In [None]:
# Code source: Sebastian Curi and Andreas Krause.

# Python Notebook Commands
%matplotlib inline
%reload_ext autoreload
%load_ext autoreload
%autoreload 2

# Numerical Libraries
import numpy as np
import matplotlib.pyplot as plt
from matplotlib import rcParams
rcParams['figure.figsize'] = (10, 5)   # Change this if figures look ugly. 

# IPython Libraries
import IPython
import ipywidgets
from ipywidgets import interact, interactive, interact_manual


# Custom Libraries
from utilities.load_data import polynomial_data
from utilities import plot_helpers
from utilities.regressors import LinearRegressor


In [None]:
rcParams['figure.figsize'] = (10, 5)
rcParams['font.size'] = 16

num_points = 100  # Number of training points.
noise = 0.6  # Noise Level (needed for data generation).

a_true = 3  # Slope.
b_true = 1  # Intercept. 
w_true = np.array([a_true, b_true])

X, Y = polynomial_data(num_points, noise, w_true)

# Plot Data
fig = plt.subplot(111);
plot_opts = {'x_label': '$x$', 'y_label': '$y$', 'title': 'Generated Data', 'y_lim': [np.min(Y)-0.5, np.max(Y)+0.5]}
plot_helpers.plot_data(X[:, 0], Y, fig=fig, options=plot_opts)


## Closed Form Solution:

The closed form solution to the regression problem is given by:
$$\hat{w} = (X^\top X)^{-1} X^T y.$$ 

Because there are only 2 parameters, the inverse of $X^\top X$ is fast to do $\approx O(d^3)$. Hence, the closed form can be computed with a total number of operations given by $\approx O(d^3+nd^2)$ .

In [None]:
rcParams['figure.figsize'] = (10, 5)
rcParams['font.size'] = 16

dim = X.shape[1]
reg = 0  # The regularizer is set to zero by now
w_hat_closed_form = np.dot(np.linalg.pinv(np.dot(X.T, X) + reg * np.eye(dim)), np.dot(X.T, Y))
fig = plt.subplot(111)
plot_opts = {'x_label': '$x$', 'y_label': '$y$', 'title': 'Closed Form Solution', 'legend': True,
             'y_lim': [np.min(Y)-0.5, np.max(Y)+0.5]}

plot_helpers.plot_data(X[:, 0], Y, fig=fig, options=plot_opts)
plot_helpers.plot_fit(X, w_hat_closed_form, fig=fig, options=plot_opts)

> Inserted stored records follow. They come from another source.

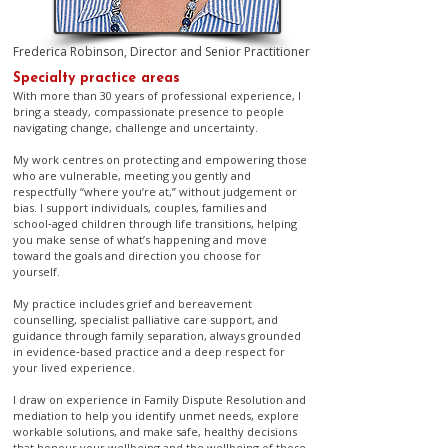
Frederica Robinson, Director and Senior Practitioner
​Specialty practice areas
With more than 30 years of professional experience, I
bring a steady, compassionate presence to people
navigating change, challenge and uncertainty.
My work centres on protecting and empowering those
who are vulnerable, meeting you gently and
respectfully “where you’re at,” without judgement or
bias. I support individuals, couples, families and
school‑aged children through life transitions, helping
you make sense of what’s happening and move
toward the goals and direction you choose for
yourself.
My practice includes grief and bereavement
counselling, specialist palliative care support, and
guidance through family separation, always grounded
in evidence‑based practice and a deep respect for
your lived experience.
I draw on experience in Family Dispute Resolution and
mediation to help you identify unmet needs, explore
workable solutions, and make safe, healthy decisions
that honour your wellbeing and the wellbeing of those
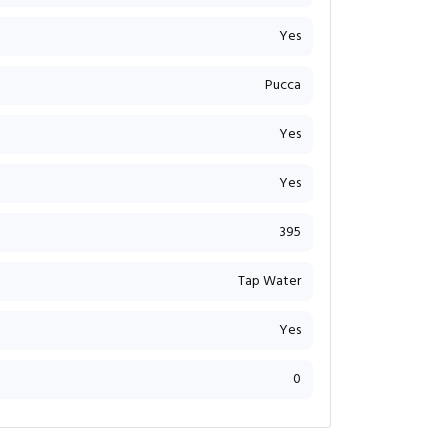
Yes
Pucca
Yes
Yes
395
Tap Water
Yes
0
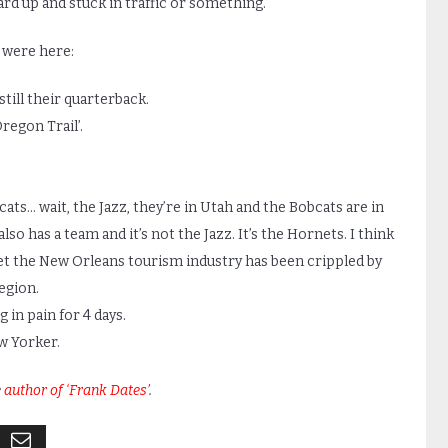
hard up and stuck in traffic or something.
 were here:
still their quarterback.
regon Trail’.
ts… wait, the Jazz, they’re in Utah and the Bobcats are in
so has a team and it’s not the Jazz. It’s the Hornets. I think
l bet the New Orleans tourism industry has been crippled by
egion.
 in pain for 4 days.
ew Yorker.
e
author of ‘Frank Dates’
.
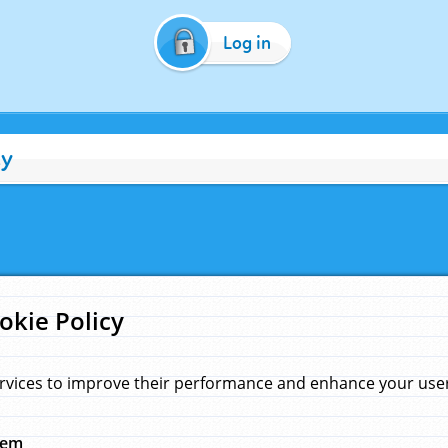
Log in
cy
okie Policy
rvices to improve their performance and enhance your user 
hem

## Gradient Descent Algorithm:

When the number of dimensions or examples grows, the closed form solution becomes expensive to compute. Hence, the parameters $\hat{w}$ can be updated via a gradient descent rule: 

$$ \hat{w}_{k+1} \gets \hat{w}_k - \eta_k \left.\frac{\partial L}{\partial w} \right|_{w=w_k},$$

where $\eta_k$ is a parameter of the algorithm, $k$ is the iteration index, and $\frac{\partial L}{\partial w}$

The gradients of L with respect to the parameters are:

$$ \frac{\partial L}{\partial \hat{w}} = \frac{1}{N} X^\top(Xw - y) $$ 
In the *vanilla* gradient descent method, $\eta(k)=\eta_0$ is a constant. However other algorithms exists that modify this. We will discuss these later. 

The computational complexity of Gradient descent is $O(n_{\text{iter}} \cdot  n d)$. 

In [None]:
def gradient_descent(w0, loss_function, opts=dict()):
    """
    Vanilla Gradient descent algorithm. 
    
    w0: is the initial guess
    loss_function: is the loss function you want to optimize. It should have the gradient method. 
    opts: a dictionary with the algorithm parameters 
    """
    w = w0
    dim = w0.size
    
    # Parse the options. 
    eta = opts.get('eta0', 0.01)
    n_iter = opts.get('n_iter', 10)
    
    # Trajectory of iterates w
    trajectory = np.zeros((n_iter + 1, dim))
    trajectory[0, :] = w
    
    for it in range(n_iter):
        # Compute Gradient
        gradient = loss_function.gradient(w)
        
        # Perform gradient step.
        w = w - eta * gradient

        # Save weights.
        trajectory[it + 1, :] = w

    return trajectory



In [None]:
rcParams['figure.figsize'] = (20, 5)
rcParams['font.size'] = 16

lr_widget = ipywidgets.FloatSlider(value=1e-1, min=1e-1, max=2, step=1 * 1e-1, readout_format='.1f',
                                   description='Learning rate:', style={'description_width': 'initial'},
                                   continuous_update=False)
n_iter_widget = ipywidgets.IntSlider(value=10, min=5, max=20, step=1, description='Number of iterations:',
                                     style={'description_width': 'initial'}, continuous_update=False)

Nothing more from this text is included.